I gave them the Bokashi bin and left them to it. Would they become bokashi fans or might it be too much change too soon?
At first Mum argued that there was no space on the kitchen worktop (what with her soup maker, bread maker, food processor etc) for the bokashi bucket so it was given a home on the patio table outside. After a few weeks, however, she didrearrange her worktop space to accommodate the Bokashi bin and the sky didn’t fall in.
No blocked drains
Dad expressed disappointment that he wasn’t getting the promised Bokashi drain cleaner. I explained it was quite normal to go a week at first without liquid while the process got going. Then he forgot to check for a few days and ended up with half a jugful of the stuff. He was highly delighted. I could tell no drains were going to get the chance to get blocked around these parts.

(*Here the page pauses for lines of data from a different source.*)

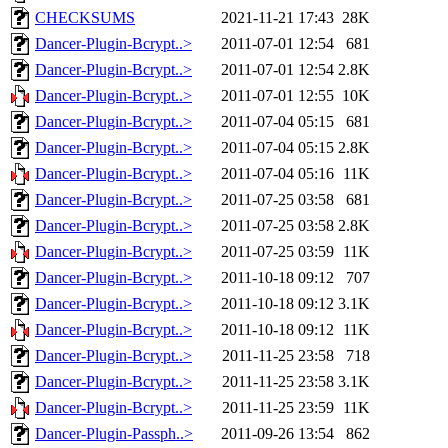
CHECKSUMS
2021-11-21 17:43
28K
Dancer-Plugin-Bcrypt..>
2011-07-01 12:54
681
Dancer-Plugin-Bcrypt..>
2011-07-01 12:54
2.8K
Dancer-Plugin-Bcrypt..>
2011-07-01 12:55
10K
Dancer-Plugin-Bcrypt..>
2011-07-04 05:15
681
Dancer-Plugin-Bcrypt..>
2011-07-04 05:15
2.8K
Dancer-Plugin-Bcrypt..>
2011-07-04 05:16
11K
Dancer-Plugin-Bcrypt..>
2011-07-25 03:58
681
Dancer-Plugin-Bcrypt..>
2011-07-25 03:58
2.8K
Dancer-Plugin-Bcrypt..>
2011-07-25 03:59
11K
Dancer-Plugin-Bcrypt..>
2011-10-18 09:12
707
Dancer-Plugin-Bcrypt..>
2011-10-18 09:12
3.1K
Dancer-Plugin-Bcrypt..>
2011-10-18 09:12
11K
Dancer-Plugin-Bcrypt..>
2011-11-25 23:58
718
Dancer-Plugin-Bcrypt..>
2011-11-25 23:58
3.1K
Dancer-Plugin-Bcrypt..>
2011-11-25 23:59
11K
Dancer-Plugin-Passph..>
2011-09-26 13:54
862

My parents reported that after a few early instances of forgetting they had a new food waste bin, they quickly got the Bokashi habit. It was now unthinkable for them to throw food waste in the normal kitchen bin, as they had done for the past 80 years.
Bokashi convert
Mum is now a complete Bokashi convert. She says she feels ‘empowered’ by being useful.
‘We all have to do something about the climate crisis,’ she says, ‘and this isn’t a lot to ask, especially when you consider the upsides.’
All that remained was to take a photo using Mum as a model for this blog, showing ‘People in their eighties getting the Bokashi bug’.
But when I turned up to take her photo, Mum had just been out and was looking very elegantly groomed – and not a day over 60.
I was dismayed. ‘You’re going to ruin my photo, you don’t look old.’
‘Really?’ she said, delighted. ‘You’d better use your dad then.’